Segment Start: Record extracts
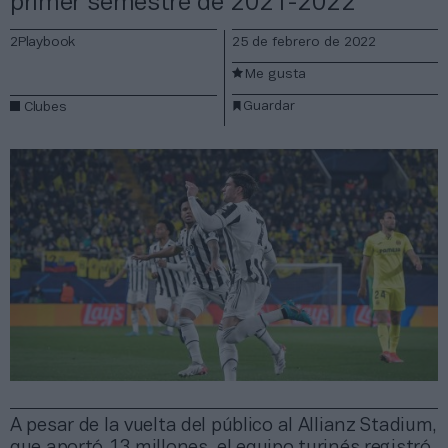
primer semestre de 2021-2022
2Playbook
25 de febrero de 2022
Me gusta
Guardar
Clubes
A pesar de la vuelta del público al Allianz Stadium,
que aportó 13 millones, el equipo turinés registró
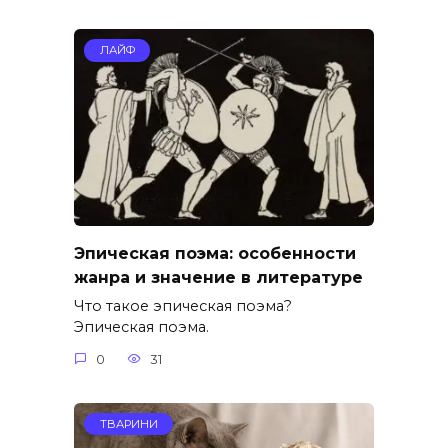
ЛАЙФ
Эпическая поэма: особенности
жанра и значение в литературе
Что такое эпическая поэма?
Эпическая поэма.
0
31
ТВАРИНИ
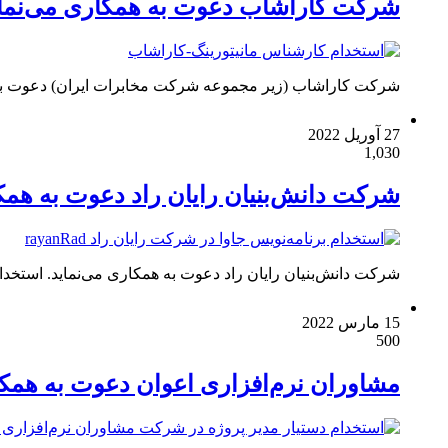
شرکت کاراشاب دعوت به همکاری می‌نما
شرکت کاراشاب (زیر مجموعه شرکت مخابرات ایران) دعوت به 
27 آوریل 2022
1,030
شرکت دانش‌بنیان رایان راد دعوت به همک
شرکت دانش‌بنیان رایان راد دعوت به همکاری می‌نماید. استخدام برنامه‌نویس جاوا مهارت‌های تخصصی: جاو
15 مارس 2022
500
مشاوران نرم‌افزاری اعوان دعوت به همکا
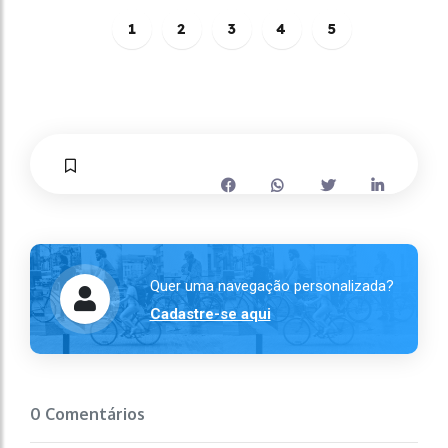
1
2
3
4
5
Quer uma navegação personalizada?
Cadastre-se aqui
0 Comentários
Segment End: Record extracts
Segment Start: Record extracts
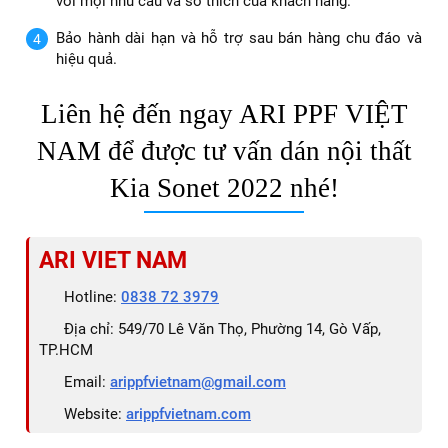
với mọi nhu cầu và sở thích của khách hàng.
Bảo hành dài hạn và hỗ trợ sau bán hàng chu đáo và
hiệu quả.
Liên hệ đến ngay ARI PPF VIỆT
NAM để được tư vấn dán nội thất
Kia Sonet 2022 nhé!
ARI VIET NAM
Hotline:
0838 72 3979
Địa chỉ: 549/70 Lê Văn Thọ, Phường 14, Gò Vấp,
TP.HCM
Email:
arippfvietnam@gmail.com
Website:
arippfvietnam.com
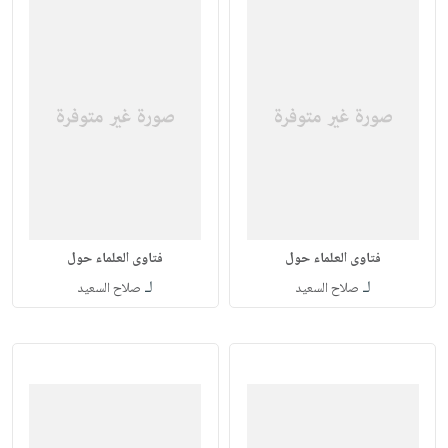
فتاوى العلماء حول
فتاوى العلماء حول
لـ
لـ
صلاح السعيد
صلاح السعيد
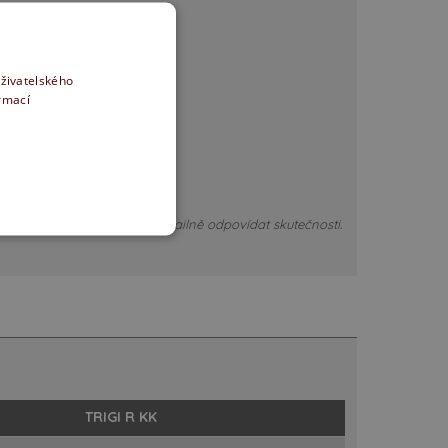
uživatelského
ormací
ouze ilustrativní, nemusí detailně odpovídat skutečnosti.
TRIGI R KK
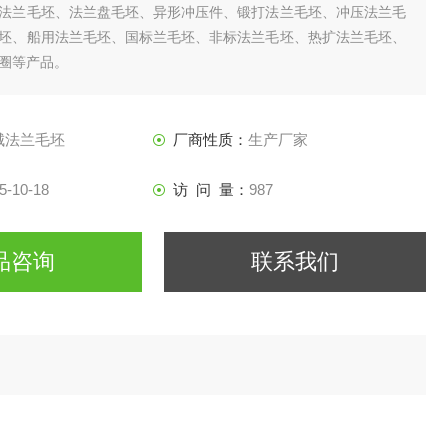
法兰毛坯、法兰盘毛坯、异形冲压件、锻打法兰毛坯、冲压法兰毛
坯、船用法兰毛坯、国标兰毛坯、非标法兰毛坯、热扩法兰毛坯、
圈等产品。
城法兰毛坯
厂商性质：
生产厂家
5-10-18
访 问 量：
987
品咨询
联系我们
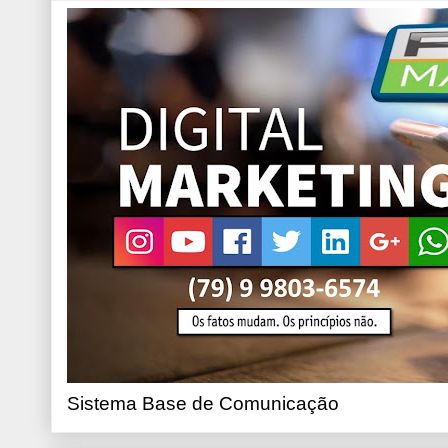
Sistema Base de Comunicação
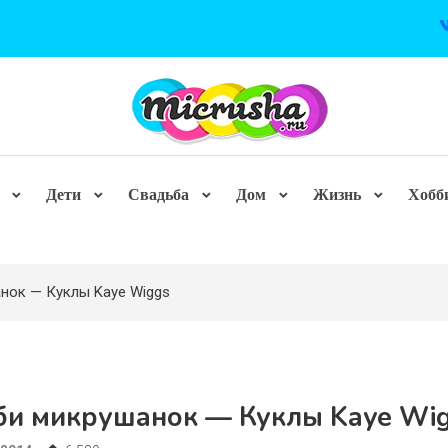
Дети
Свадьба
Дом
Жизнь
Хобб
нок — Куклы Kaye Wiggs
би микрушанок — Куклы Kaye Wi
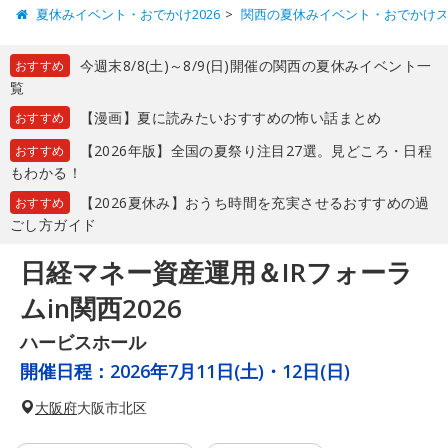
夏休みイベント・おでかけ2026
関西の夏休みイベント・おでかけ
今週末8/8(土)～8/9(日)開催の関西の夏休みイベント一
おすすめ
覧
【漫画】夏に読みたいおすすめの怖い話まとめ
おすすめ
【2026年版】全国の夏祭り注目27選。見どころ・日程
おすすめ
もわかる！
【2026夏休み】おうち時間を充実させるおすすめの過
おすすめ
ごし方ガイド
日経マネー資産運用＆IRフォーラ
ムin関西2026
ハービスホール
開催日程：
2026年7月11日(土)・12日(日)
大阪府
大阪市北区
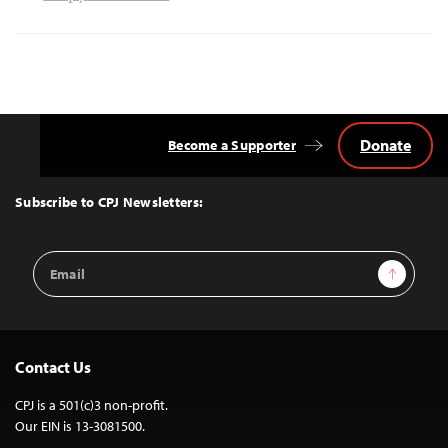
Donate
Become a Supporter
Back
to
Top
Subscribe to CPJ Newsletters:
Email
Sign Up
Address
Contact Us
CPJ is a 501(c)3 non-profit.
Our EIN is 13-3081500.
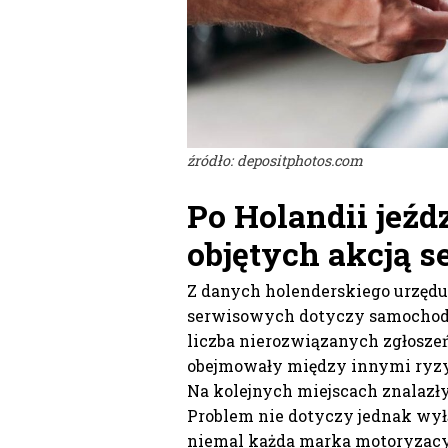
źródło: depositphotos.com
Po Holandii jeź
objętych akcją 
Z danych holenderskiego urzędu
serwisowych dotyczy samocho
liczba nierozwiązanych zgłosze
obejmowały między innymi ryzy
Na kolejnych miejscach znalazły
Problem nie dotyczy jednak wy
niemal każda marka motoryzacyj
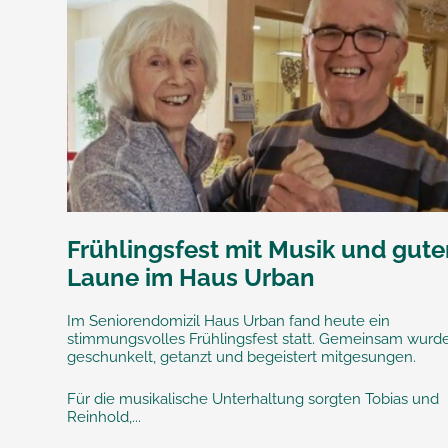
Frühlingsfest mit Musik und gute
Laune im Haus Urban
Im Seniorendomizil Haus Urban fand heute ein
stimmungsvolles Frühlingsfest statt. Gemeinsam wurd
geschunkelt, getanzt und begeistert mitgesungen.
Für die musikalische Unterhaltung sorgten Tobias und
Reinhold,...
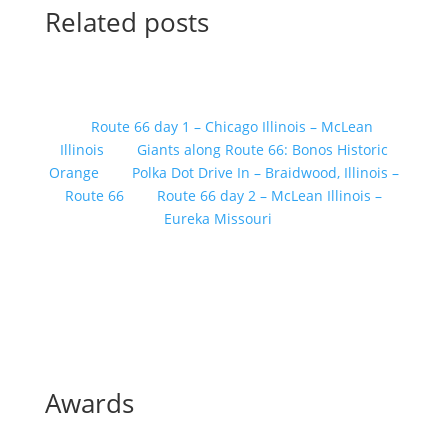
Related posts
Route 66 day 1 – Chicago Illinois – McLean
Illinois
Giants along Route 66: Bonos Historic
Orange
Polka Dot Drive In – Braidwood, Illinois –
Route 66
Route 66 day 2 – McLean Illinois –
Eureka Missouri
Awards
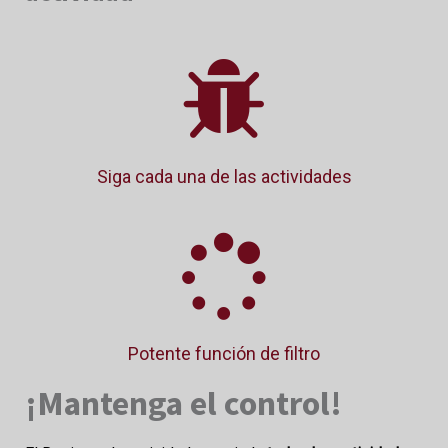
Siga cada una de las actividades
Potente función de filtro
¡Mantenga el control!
Segment End: Record extracts
Segment Start: Record extracts
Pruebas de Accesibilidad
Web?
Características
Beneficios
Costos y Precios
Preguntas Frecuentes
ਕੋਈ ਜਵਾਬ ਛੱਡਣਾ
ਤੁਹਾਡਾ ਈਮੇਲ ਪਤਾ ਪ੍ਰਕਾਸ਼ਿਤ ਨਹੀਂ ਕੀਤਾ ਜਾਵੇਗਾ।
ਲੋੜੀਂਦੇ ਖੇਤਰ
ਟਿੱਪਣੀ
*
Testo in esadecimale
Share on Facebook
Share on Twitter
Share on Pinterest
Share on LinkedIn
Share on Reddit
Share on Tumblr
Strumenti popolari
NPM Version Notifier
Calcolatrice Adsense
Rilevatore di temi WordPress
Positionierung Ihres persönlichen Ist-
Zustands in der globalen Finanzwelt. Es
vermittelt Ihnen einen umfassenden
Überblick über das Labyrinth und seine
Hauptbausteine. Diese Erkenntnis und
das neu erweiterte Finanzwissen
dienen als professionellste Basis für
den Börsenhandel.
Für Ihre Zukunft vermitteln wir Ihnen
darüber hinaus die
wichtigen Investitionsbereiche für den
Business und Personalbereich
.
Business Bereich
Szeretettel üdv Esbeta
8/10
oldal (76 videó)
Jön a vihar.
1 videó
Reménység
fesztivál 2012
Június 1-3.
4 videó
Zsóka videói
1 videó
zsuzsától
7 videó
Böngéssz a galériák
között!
Segment End: Record extracts
- Exercise prompt:
In the lines above, spot each one that contains the word "Illinois" and copy it.

- Response area:
Route 66 day 1 – Chicago Illinois – McLean
Illinois
Polka Dot Drive In – Braidwood, Illinois –
Route 66 day 2 – McLean Illinois –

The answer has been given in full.